▸ PROVIDED DATA:
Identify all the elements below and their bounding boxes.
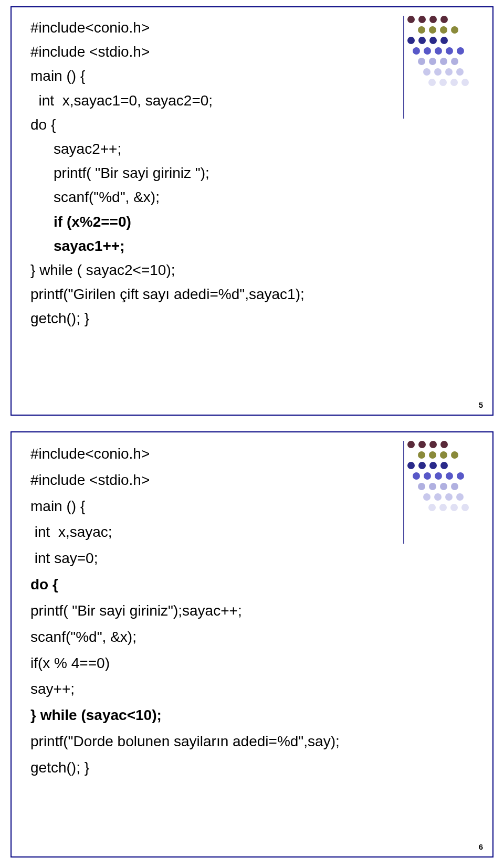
code-line: #include<conio.h> bbox=[30, 16, 398, 40]
code-line: getch(); } bbox=[30, 306, 398, 331]
code-line: if(x % 4==0) bbox=[30, 650, 398, 676]
code-line: printf( "Bir sayi giriniz "); bbox=[30, 161, 398, 185]
code-line: int x,sayac; bbox=[30, 519, 398, 545]
code-line: sayac2++; bbox=[30, 137, 398, 161]
code-block-2: #include<conio.h> #include <stdio.h> mai… bbox=[30, 441, 398, 781]
decorative-vline bbox=[403, 16, 404, 119]
code-line: printf("Dorde bolunen sayiların adedi=%d… bbox=[30, 728, 398, 755]
decorative-dot-grid bbox=[407, 16, 481, 89]
code-block-1: #include<conio.h> #include <stdio.h> mai… bbox=[30, 16, 398, 331]
code-line: main () { bbox=[30, 64, 398, 88]
decorative-dot-grid bbox=[407, 441, 481, 514]
slide-2: #include<conio.h> #include <stdio.h> mai… bbox=[10, 431, 494, 858]
code-line: do { bbox=[30, 571, 398, 598]
code-line: scanf("%d", &x); bbox=[30, 624, 398, 650]
code-line: int x,sayac1=0, sayac2=0; bbox=[30, 89, 398, 113]
code-line: } while (sayac<10); bbox=[30, 702, 398, 728]
code-line: int say=0; bbox=[30, 545, 398, 571]
page-number: 5 bbox=[479, 400, 483, 409]
code-line: scanf("%d", &x); bbox=[30, 185, 398, 209]
code-line: sayac1++; bbox=[30, 234, 398, 258]
code-line: if (x%2==0) bbox=[30, 210, 398, 234]
code-line: printf("Girilen çift sayı adedi=%d",saya… bbox=[30, 282, 398, 306]
code-line: #include<conio.h> bbox=[30, 441, 398, 467]
code-line: getch(); } bbox=[30, 755, 398, 781]
slide-1: #include<conio.h> #include <stdio.h> mai… bbox=[10, 6, 494, 416]
code-line: do { bbox=[30, 113, 398, 137]
code-line: main () { bbox=[30, 493, 398, 520]
code-line: printf( "Bir sayi giriniz");sayac++; bbox=[30, 598, 398, 624]
code-line: #include <stdio.h> bbox=[30, 467, 398, 493]
code-line: } while ( sayac2<=10); bbox=[30, 258, 398, 282]
code-line: say++; bbox=[30, 676, 398, 702]
decorative-vline bbox=[403, 441, 404, 544]
code-line: #include <stdio.h> bbox=[30, 40, 398, 64]
page-number: 6 bbox=[479, 842, 483, 851]
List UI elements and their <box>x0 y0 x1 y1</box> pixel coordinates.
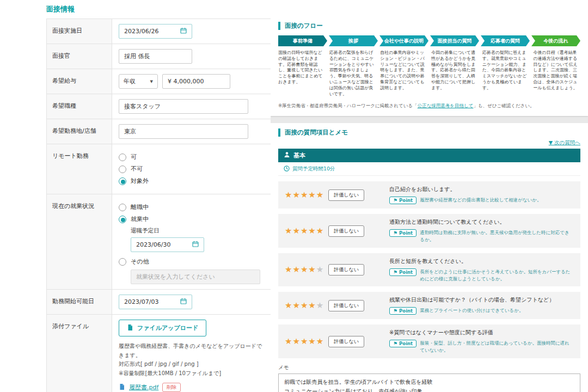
start-date-input[interactable]: 2023/07/03 <box>119 295 192 309</box>
radio-icon <box>119 258 126 266</box>
person-icon <box>284 151 290 160</box>
table-row: 面接官 採用 係長 <box>47 44 272 69</box>
field-label-job-type: 希望職種 <box>47 94 112 119</box>
field-label-remote: リモート勤務 <box>47 144 112 194</box>
table-row: リモート勤務 可 不可 対象外 <box>47 144 272 194</box>
flow-descriptions: 面接の日時や場所などの確認をしておきます。応募書類を確認し、重視して聞きたいこと… <box>278 50 580 97</box>
question-category-header: 基本 <box>278 149 580 162</box>
question-text: ※質問ではなくマナーや態度に関する評価 <box>389 329 574 336</box>
radio-remote-yes[interactable]: 可 <box>119 153 265 161</box>
employment-other-input[interactable]: 就業状況を入力してください <box>131 270 260 284</box>
radio-employment-other[interactable]: その他 <box>119 258 265 266</box>
file-upload-button[interactable]: ファイルアップロード <box>119 320 206 336</box>
table-row: 希望勤務地/店舗 東京 <box>47 119 272 144</box>
field-label-interviewer: 面接官 <box>47 44 112 69</box>
question-text: 長所と短所を教えてください。 <box>389 258 574 265</box>
questions-memo-card: 面接の質問項目とメモ ▼ 次の質問へ 基本 質問予定時間10分 ★★★★★ 評価… <box>271 123 588 392</box>
flow-description: 自社の事業内容やミッション・ビジョン・バリューなどについて説明をします。また、業… <box>380 50 427 97</box>
no-rating-button[interactable]: 評価しない <box>328 225 364 237</box>
pdf-file-icon <box>119 383 125 392</box>
delete-file-button[interactable]: 削除 <box>162 383 181 392</box>
star-rating[interactable]: ★★★★★ <box>285 191 324 199</box>
location-input[interactable]: 東京 <box>119 124 248 139</box>
retirement-date-block: 退職予定日 2023/06/30 <box>131 227 265 252</box>
retirement-date-input[interactable]: 2023/06/30 <box>131 237 204 252</box>
point-text: 履歴書や経歴書などの提出書類と比較して相違がないか。 <box>420 197 541 204</box>
job-type-input[interactable]: 接客スタッフ <box>119 99 248 114</box>
flow-description: 今後の日程（選考結果の連絡方法や連絡する日など）について伝えします。二次面接、三… <box>533 50 580 97</box>
calendar-icon[interactable] <box>180 298 187 306</box>
interview-date-input[interactable]: 2023/06/26 <box>119 24 192 39</box>
radio-employment-unemployed[interactable]: 離職中 <box>119 203 265 211</box>
flow-step-next-steps: 今後の流れ <box>531 35 580 46</box>
table-row: 勤務開始可能日 2023/07/03 <box>47 290 272 315</box>
interview-flow-card: 面接のフロー 事前準備 挨拶 会社や仕事の説明 面接担当の質問 応募者の質問 今… <box>271 16 588 116</box>
radio-icon <box>119 154 126 161</box>
flow-section-title: 面接のフロー <box>278 22 580 30</box>
point-badge: ⚑Point <box>389 197 416 204</box>
no-rating-button[interactable]: 評価しない <box>328 189 364 201</box>
radio-icon <box>119 216 126 223</box>
memo-label: メモ <box>278 364 580 371</box>
table-row: 面接実施日 2023/06/26 <box>47 19 272 44</box>
flow-step-interviewer-questions: 面接担当の質問 <box>430 35 479 46</box>
star-rating[interactable]: ★★★★★ <box>285 227 324 235</box>
star-rating[interactable]: ★★★★★ <box>285 338 324 346</box>
flow-step-preparation: 事前準備 <box>278 35 327 46</box>
field-label-attachments: 添付ファイル <box>47 315 112 392</box>
attached-file-row: 履歴書.pdf 削除 <box>119 383 265 392</box>
star-rating[interactable]: ★★★★★ <box>285 266 324 274</box>
point-badge: ⚑Point <box>389 307 416 315</box>
flag-icon: ⚑ <box>393 341 397 346</box>
point-text: 業務とプライベートの使い分けはできているか。 <box>420 307 523 314</box>
flow-step-greeting: 挨拶 <box>329 35 378 46</box>
table-row: 希望職種 接客スタッフ <box>47 94 272 119</box>
salary-amount-input[interactable]: ¥ 4,000,000 <box>162 74 230 89</box>
point-text: 通勤時間は勤務に支障が無いか。悪天候や急用が発生した時に対応できるか。 <box>420 229 574 243</box>
point-badge: ⚑Point <box>389 340 416 347</box>
question-item: ★★★★★ 評価しない ※質問ではなくマナーや態度に関する評価 ⚑Point 服… <box>278 324 580 358</box>
salary-type-select[interactable]: 年収 ▼ <box>119 74 158 89</box>
flow-step-company-explanation: 会社や仕事の説明 <box>379 35 428 46</box>
question-item: ★★★★★ 評価しない 長所と短所を教えてください。 ⚑Point 長所をどのよ… <box>278 253 580 287</box>
fair-selection-note: ※厚生労働省・都道府県労働局・ハローワークに掲載されている「公正な採用選考を目指… <box>278 103 580 109</box>
no-rating-button[interactable]: 評価しない <box>328 300 364 311</box>
interviewer-input[interactable]: 採用 係長 <box>119 49 192 64</box>
point-text: 長所をどのように仕事に活かそうと考えているか。短所をカバーするためにどの様に克服… <box>420 268 574 283</box>
flag-icon: ⚑ <box>393 270 397 275</box>
field-label-start-date: 勤務開始可能日 <box>47 290 112 315</box>
fair-selection-link[interactable]: 公正な採用選考を目指して <box>418 103 474 108</box>
memo-textarea[interactable]: 前職では販売員を担当。学生の頃アルバイトで飲食店を経験 コミュニケーション力に長… <box>278 373 580 392</box>
flow-description: 面接の日時や場所などの確認をしておきます。応募書類を確認し、重視して聞きたいこと… <box>278 50 326 97</box>
flag-icon: ⚑ <box>393 230 397 236</box>
table-row: 希望給与 年収 ▼ ¥ 4,000,000 <box>47 69 272 94</box>
question-item: ★★★★★ 評価しない 自己紹介をお願いします。 ⚑Point 履歴書や経歴書な… <box>278 181 580 209</box>
no-rating-button[interactable]: 評価しない <box>328 264 364 275</box>
question-item: ★★★★★ 評価しない 通勤方法と通勤時間について教えてください。 ⚑Point… <box>278 214 580 248</box>
chevron-down-icon: ▼ <box>150 79 153 84</box>
field-label-location: 希望勤務地/店舗 <box>47 119 112 144</box>
no-rating-button[interactable]: 評価しない <box>328 336 364 347</box>
question-item: ★★★★★ 評価しない 残業や休日出勤は可能ですか？（バイトの場合、希望シフトな… <box>278 292 580 319</box>
page-title: 面接情報 <box>46 4 272 14</box>
field-label-interview-date: 面接実施日 <box>47 19 112 44</box>
table-row: 現在の就業状況 離職中 就業中 退職予定日 2023/06/30 <box>47 194 272 290</box>
radio-remote-na[interactable]: 対象外 <box>119 177 265 185</box>
retirement-date-label: 退職予定日 <box>131 227 265 235</box>
radio-icon <box>119 166 126 173</box>
calendar-icon[interactable] <box>180 27 187 35</box>
question-time-row: 質問予定時間10分 <box>278 162 580 176</box>
questions-section-title: 面接の質問項目とメモ <box>278 128 580 137</box>
next-question-link[interactable]: ▼ 次の質問へ <box>278 139 580 146</box>
star-rating[interactable]: ★★★★★ <box>285 302 324 310</box>
flag-icon: ⚑ <box>393 198 397 203</box>
file-link-resume[interactable]: 履歴書.pdf <box>129 383 158 391</box>
field-label-salary: 希望給与 <box>47 69 112 94</box>
point-badge: ⚑Point <box>389 229 416 237</box>
flow-steps: 事前準備 挨拶 会社や仕事の説明 面接担当の質問 応募者の質問 今後の流れ <box>278 35 580 46</box>
calendar-icon[interactable] <box>192 241 199 249</box>
radio-employment-employed[interactable]: 就業中 <box>119 215 265 223</box>
question-text: 残業や休日出勤は可能ですか？（バイトの場合、希望シフトなど） <box>389 296 574 304</box>
radio-remote-no[interactable]: 不可 <box>119 165 265 173</box>
interview-guide-panel: 面接のフロー 事前準備 挨拶 会社や仕事の説明 面接担当の質問 応募者の質問 今… <box>271 16 588 392</box>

▸ ACTIVITY: Going over every line of the entries, tally those containing the string "リモート勤務" and report only the figure.

▸ EXPECTED OUTPUT: 2